Stored data entries:
|---|

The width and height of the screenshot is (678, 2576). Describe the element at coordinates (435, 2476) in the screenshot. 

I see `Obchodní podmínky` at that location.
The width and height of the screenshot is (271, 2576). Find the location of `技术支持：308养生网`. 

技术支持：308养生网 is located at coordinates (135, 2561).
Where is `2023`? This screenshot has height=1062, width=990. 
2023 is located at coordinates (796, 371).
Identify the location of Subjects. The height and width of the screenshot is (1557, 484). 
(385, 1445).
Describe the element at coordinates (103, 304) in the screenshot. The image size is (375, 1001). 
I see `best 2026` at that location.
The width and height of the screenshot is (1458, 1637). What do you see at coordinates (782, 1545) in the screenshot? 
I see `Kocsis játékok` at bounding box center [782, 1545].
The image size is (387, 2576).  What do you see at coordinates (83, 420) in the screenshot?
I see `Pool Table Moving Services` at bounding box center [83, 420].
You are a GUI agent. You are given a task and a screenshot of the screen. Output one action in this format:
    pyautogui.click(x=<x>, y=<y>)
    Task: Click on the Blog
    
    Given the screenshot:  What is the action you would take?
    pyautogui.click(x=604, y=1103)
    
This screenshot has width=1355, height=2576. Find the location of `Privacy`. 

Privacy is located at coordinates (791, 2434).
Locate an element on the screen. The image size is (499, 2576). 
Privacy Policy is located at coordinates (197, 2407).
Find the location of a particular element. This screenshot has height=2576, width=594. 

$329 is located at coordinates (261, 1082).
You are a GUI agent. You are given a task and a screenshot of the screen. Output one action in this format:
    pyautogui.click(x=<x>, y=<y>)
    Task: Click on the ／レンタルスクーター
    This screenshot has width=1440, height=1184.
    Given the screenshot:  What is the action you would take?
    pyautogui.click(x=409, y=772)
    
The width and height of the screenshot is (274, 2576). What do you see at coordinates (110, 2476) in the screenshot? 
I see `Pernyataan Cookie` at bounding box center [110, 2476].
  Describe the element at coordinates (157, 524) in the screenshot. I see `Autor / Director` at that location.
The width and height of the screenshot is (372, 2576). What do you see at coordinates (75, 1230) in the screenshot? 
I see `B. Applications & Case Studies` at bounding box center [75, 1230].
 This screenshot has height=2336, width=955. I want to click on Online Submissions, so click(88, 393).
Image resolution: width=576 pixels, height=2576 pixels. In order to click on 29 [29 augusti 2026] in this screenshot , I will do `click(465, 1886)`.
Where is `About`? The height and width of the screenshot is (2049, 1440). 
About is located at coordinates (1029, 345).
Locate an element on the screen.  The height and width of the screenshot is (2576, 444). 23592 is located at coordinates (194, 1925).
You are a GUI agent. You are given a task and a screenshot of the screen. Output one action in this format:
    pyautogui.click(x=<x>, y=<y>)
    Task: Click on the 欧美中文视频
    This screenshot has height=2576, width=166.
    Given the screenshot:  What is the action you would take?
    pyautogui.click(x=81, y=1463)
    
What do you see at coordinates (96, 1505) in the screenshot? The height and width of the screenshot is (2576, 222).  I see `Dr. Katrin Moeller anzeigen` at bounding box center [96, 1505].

|---|

Nothing added, nothing dropped: copy the data above.

The width and height of the screenshot is (678, 2576). Describe the element at coordinates (435, 2476) in the screenshot. 

I see `Obchodní podmínky` at that location.
The width and height of the screenshot is (271, 2576). Find the location of `技术支持：308养生网`. 

技术支持：308养生网 is located at coordinates (135, 2561).
Where is `2023`? This screenshot has height=1062, width=990. 
2023 is located at coordinates (796, 371).
Identify the location of Subjects. The height and width of the screenshot is (1557, 484). 
(385, 1445).
Describe the element at coordinates (103, 304) in the screenshot. The image size is (375, 1001). 
I see `best 2026` at that location.
The width and height of the screenshot is (1458, 1637). What do you see at coordinates (782, 1545) in the screenshot? 
I see `Kocsis játékok` at bounding box center [782, 1545].
The image size is (387, 2576).  What do you see at coordinates (83, 420) in the screenshot?
I see `Pool Table Moving Services` at bounding box center [83, 420].
You are a GUI agent. You are given a task and a screenshot of the screen. Output one action in this format:
    pyautogui.click(x=<x>, y=<y>)
    Task: Click on the Blog
    
    Given the screenshot:  What is the action you would take?
    pyautogui.click(x=604, y=1103)
    
This screenshot has width=1355, height=2576. Find the location of `Privacy`. 

Privacy is located at coordinates (791, 2434).
Locate an element on the screen. The image size is (499, 2576). 
Privacy Policy is located at coordinates (197, 2407).
Find the location of a particular element. This screenshot has height=2576, width=594. 

$329 is located at coordinates (261, 1082).
You are a GUI agent. You are given a task and a screenshot of the screen. Output one action in this format:
    pyautogui.click(x=<x>, y=<y>)
    Task: Click on the ／レンタルスクーター
    This screenshot has width=1440, height=1184.
    Given the screenshot:  What is the action you would take?
    pyautogui.click(x=409, y=772)
    
The width and height of the screenshot is (274, 2576). What do you see at coordinates (110, 2476) in the screenshot? 
I see `Pernyataan Cookie` at bounding box center [110, 2476].
  Describe the element at coordinates (157, 524) in the screenshot. I see `Autor / Director` at that location.
The width and height of the screenshot is (372, 2576). What do you see at coordinates (75, 1230) in the screenshot? 
I see `B. Applications & Case Studies` at bounding box center [75, 1230].
 This screenshot has height=2336, width=955. I want to click on Online Submissions, so click(88, 393).
Image resolution: width=576 pixels, height=2576 pixels. In order to click on 29 [29 augusti 2026] in this screenshot , I will do `click(465, 1886)`.
Where is `About`? The height and width of the screenshot is (2049, 1440). 
About is located at coordinates (1029, 345).
Locate an element on the screen.  The height and width of the screenshot is (2576, 444). 23592 is located at coordinates (194, 1925).
You are a GUI agent. You are given a task and a screenshot of the screen. Output one action in this format:
    pyautogui.click(x=<x>, y=<y>)
    Task: Click on the 欧美中文视频
    This screenshot has height=2576, width=166.
    Given the screenshot:  What is the action you would take?
    pyautogui.click(x=81, y=1463)
    
What do you see at coordinates (96, 1505) in the screenshot? The height and width of the screenshot is (2576, 222).  I see `Dr. Katrin Moeller anzeigen` at bounding box center [96, 1505].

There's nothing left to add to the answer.